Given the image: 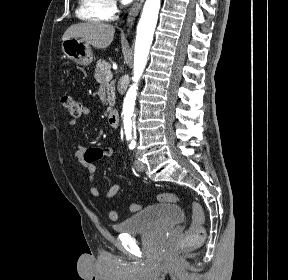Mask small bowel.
Wrapping results in <instances>:
<instances>
[{
  "mask_svg": "<svg viewBox=\"0 0 288 280\" xmlns=\"http://www.w3.org/2000/svg\"><path fill=\"white\" fill-rule=\"evenodd\" d=\"M91 111L88 107H83L82 116L90 115ZM69 126H76L77 121L75 119H71L68 122ZM115 151L112 148H100V147H91L86 148L83 146H79L75 152V157L81 162L87 171L88 178L91 182L90 193L94 197L103 196L105 198H112L116 196L121 191L120 184H113L106 192L102 193L100 189H98L93 184L94 173H95V162L106 157H112Z\"/></svg>",
  "mask_w": 288,
  "mask_h": 280,
  "instance_id": "small-bowel-1",
  "label": "small bowel"
}]
</instances>
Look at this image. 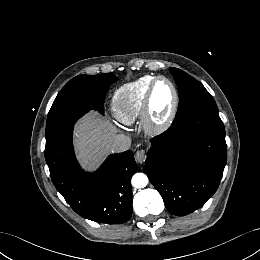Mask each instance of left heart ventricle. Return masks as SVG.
<instances>
[{
	"instance_id": "left-heart-ventricle-1",
	"label": "left heart ventricle",
	"mask_w": 260,
	"mask_h": 260,
	"mask_svg": "<svg viewBox=\"0 0 260 260\" xmlns=\"http://www.w3.org/2000/svg\"><path fill=\"white\" fill-rule=\"evenodd\" d=\"M174 102V96L168 83L160 81L152 98V116L156 123L164 122L169 116Z\"/></svg>"
}]
</instances>
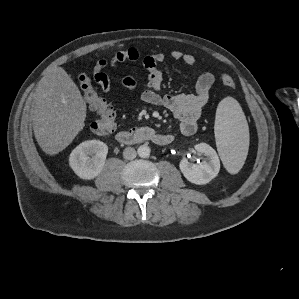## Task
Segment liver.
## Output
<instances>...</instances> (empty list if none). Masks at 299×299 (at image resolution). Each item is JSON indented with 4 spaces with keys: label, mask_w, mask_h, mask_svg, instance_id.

○ ○ ○ ○

• What you should do
Find the line with "Segment liver.". Transcribe it and every line after it exactly, through the end of the records above, and nothing else.

• Output for this exercise
Segment liver.
## Output
<instances>...</instances> (empty list if none). Masks at 299×299 (at image resolution). Each item is JSON indented with 4 spaces with keys: label, mask_w, mask_h, mask_svg, instance_id.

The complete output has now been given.